High Resolution Ocean Surface Wave Hindcast (US Wave) Data

Other spatiotemporal meteorological data from NREL!

Definitions

attributes - Meta data associated with an NREL h5 file or a dataset within that h5 file. This can be information about how the file was created, the software versions used to create the data, physical units of datasets, scale factors for compressed integer storage, or something else. attributes are stored in namespaces similar to python dictionaries for every h5 file and every dataset in every h5 file. This is not typically spatial meta data and is not related to the meta dataset. For more information, see the h5py attributes docs.

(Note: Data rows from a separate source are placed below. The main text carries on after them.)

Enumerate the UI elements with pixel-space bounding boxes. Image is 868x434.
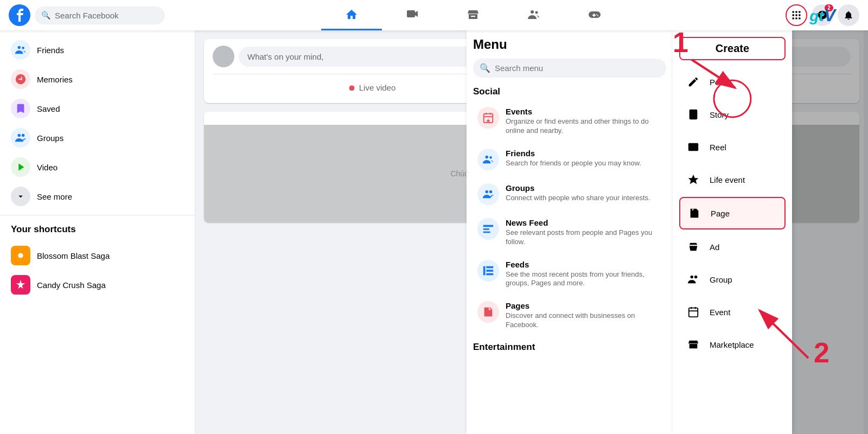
svg-point-46 <box>694 276 698 279</box>
reel-icon <box>684 137 703 157</box>
svg-point-16 <box>22 134 25 137</box>
header: 🔍 Search Facebook <box>0 0 868 30</box>
marketplace-label: Marketplace <box>710 340 754 349</box>
nav-video[interactable] <box>382 0 443 30</box>
svg-rect-4 <box>793 11 794 13</box>
notifications-button[interactable] <box>838 4 859 26</box>
groups-info: Groups Connect with people who share you… <box>506 183 662 203</box>
page-icon <box>685 203 704 223</box>
create-reel-button[interactable]: Reel <box>679 132 786 162</box>
event-label: Event <box>710 308 730 317</box>
nav-gaming[interactable] <box>564 0 625 30</box>
menu-search-bar[interactable]: 🔍 <box>473 59 666 78</box>
menu-item-feeds[interactable]: Feeds See the most recent posts from you… <box>473 254 666 294</box>
create-ad-button[interactable]: Ad <box>679 232 786 262</box>
menu-item-events[interactable]: Events Organize or find events and other… <box>473 101 666 141</box>
sidebar-item-saved[interactable]: Saved <box>4 94 190 123</box>
entertainment-section-title: Entertainment <box>473 342 666 353</box>
menu-item-newsfeed[interactable]: News Feed See relevant posts from people… <box>473 213 666 252</box>
messenger-badge: 2 <box>825 4 833 11</box>
life-event-icon <box>684 170 703 189</box>
svg-rect-29 <box>483 228 489 230</box>
social-section-title: Social <box>473 86 666 97</box>
groups-label: Groups <box>37 133 63 143</box>
menu-item-pages[interactable]: Pages Discover and connect with business… <box>473 296 666 335</box>
candy-icon <box>11 275 30 295</box>
events-icon <box>477 107 499 129</box>
group-icon <box>684 270 703 289</box>
pages-icon <box>477 301 499 323</box>
search-bar[interactable]: 🔍 Search Facebook <box>35 7 165 24</box>
create-marketplace-button[interactable]: Marketplace <box>679 329 786 360</box>
messenger-button[interactable]: 2 <box>812 4 833 26</box>
svg-point-24 <box>486 155 489 158</box>
svg-point-40 <box>692 145 695 149</box>
create-life-event-button[interactable]: Life event <box>679 164 786 195</box>
menu-button[interactable] <box>786 4 807 26</box>
video-label: Video <box>37 163 58 172</box>
svg-rect-30 <box>483 231 490 233</box>
svg-rect-0 <box>407 10 415 17</box>
svg-marker-23 <box>486 119 490 123</box>
svg-point-15 <box>18 134 21 137</box>
see-more-icon <box>11 187 30 206</box>
create-group-button[interactable]: Group <box>679 264 786 295</box>
search-placeholder: Search Facebook <box>55 11 119 20</box>
svg-rect-33 <box>486 270 493 272</box>
svg-rect-9 <box>799 14 800 16</box>
shortcuts-header: Your shortcuts <box>4 220 190 239</box>
sidebar-item-video[interactable]: Video <box>4 153 190 181</box>
menu-item-groups[interactable]: Groups Connect with people who share you… <box>473 178 666 210</box>
svg-point-27 <box>489 190 493 193</box>
marketplace-create-icon <box>684 335 703 354</box>
nav-home[interactable] <box>321 0 382 30</box>
sidebar-item-memories[interactable]: Memories <box>4 65 190 93</box>
menu-item-friends[interactable]: Friends Search for friends or people you… <box>473 143 666 176</box>
post-placeholder: What's on your mind, <box>247 52 323 61</box>
nav-marketplace[interactable] <box>443 0 503 30</box>
svg-rect-6 <box>799 11 800 13</box>
svg-point-3 <box>535 11 538 14</box>
svg-rect-31 <box>483 266 486 275</box>
sidebar-item-blossom[interactable]: Blossom Blast Saga <box>4 241 190 270</box>
menu-search-input[interactable] <box>495 63 660 73</box>
see-more-label: See more <box>37 192 72 201</box>
sidebar-item-candy[interactable]: Candy Crush Saga <box>4 271 190 299</box>
svg-rect-7 <box>793 14 794 16</box>
reel-label: Reel <box>710 143 726 152</box>
events-info: Events Organize or find events and other… <box>506 107 662 136</box>
svg-marker-1 <box>415 11 418 17</box>
sidebar-item-friends[interactable]: Friends <box>4 36 190 64</box>
create-story-button[interactable]: Story <box>679 99 786 130</box>
svg-rect-28 <box>483 225 493 227</box>
facebook-logo[interactable] <box>9 4 30 26</box>
create-page-button[interactable]: Page <box>679 197 786 229</box>
groups-icon <box>11 128 30 148</box>
svg-rect-5 <box>795 11 797 13</box>
svg-rect-34 <box>486 273 493 275</box>
blossom-icon <box>11 246 30 265</box>
nav-center <box>165 0 781 30</box>
nav-friends[interactable] <box>503 0 564 30</box>
create-post-button[interactable]: Post <box>679 67 786 97</box>
svg-rect-12 <box>799 17 800 19</box>
memories-icon <box>11 69 30 89</box>
life-event-label: Life event <box>710 175 745 184</box>
saved-icon <box>11 99 30 118</box>
svg-point-13 <box>18 46 21 49</box>
menu-overlay: Menu 🔍 Social Events Organize or find ev… <box>467 30 868 434</box>
create-title: Create <box>679 37 786 60</box>
svg-point-25 <box>489 156 492 159</box>
svg-rect-10 <box>793 17 794 19</box>
sidebar-item-groups[interactable]: Groups <box>4 124 190 152</box>
page-label: Page <box>711 209 730 218</box>
menu-groups-icon <box>477 183 499 205</box>
menu-panel: Menu 🔍 Social Events Organize or find ev… <box>467 30 673 434</box>
see-more-button[interactable]: See more <box>4 182 190 210</box>
sidebar-divider <box>0 215 195 215</box>
post-icon <box>684 72 703 92</box>
nav-right: 2 <box>786 4 859 26</box>
saved-label: Saved <box>37 104 60 113</box>
create-event-button[interactable]: Event <box>679 297 786 327</box>
feeds-icon <box>477 260 499 282</box>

chunks - Data arrays in an h5 dataset are stored in chunks which are subsets of the data array stored sequentially on disk. When reading an h5 file, you only have to read one chunk of data at a time, so if a file has a 1TB dataset with shape (8760, N) but the chunk shape is (8760, 100), you don’t have to read the full 1TB of data to access a single gid, you only have to read the single chunk of data (in this case a 8760x100 array). For more details, see the h5py chunks docs.

CLI - Command Line Interface (CLI). A program you can run from a command line call in a shell e.g., hsds, hsls, etc…

datasets - Named arrays (e.g., “windspeed_100m”, “ghi”, “temperature_2m”, etc…) stored in an h5 file. These are frequently 2D arrays with dimensions (time, space) and can be sliced with a [idy, idx] syntax. See the h5py dataset docs for details. We also refer to all our NREL data products as “datasets” so sorry for the confusion!

gid - We commonly refer to locations in a spatiotemporal NREL dataset by the location’s gid which is the spatial index of the location of interest (zero-indexed). For example, in a 2D dataset with shape (time, space), gid=99 (zero-indexed) would be the 100th column (1-indexed) in the 2D array.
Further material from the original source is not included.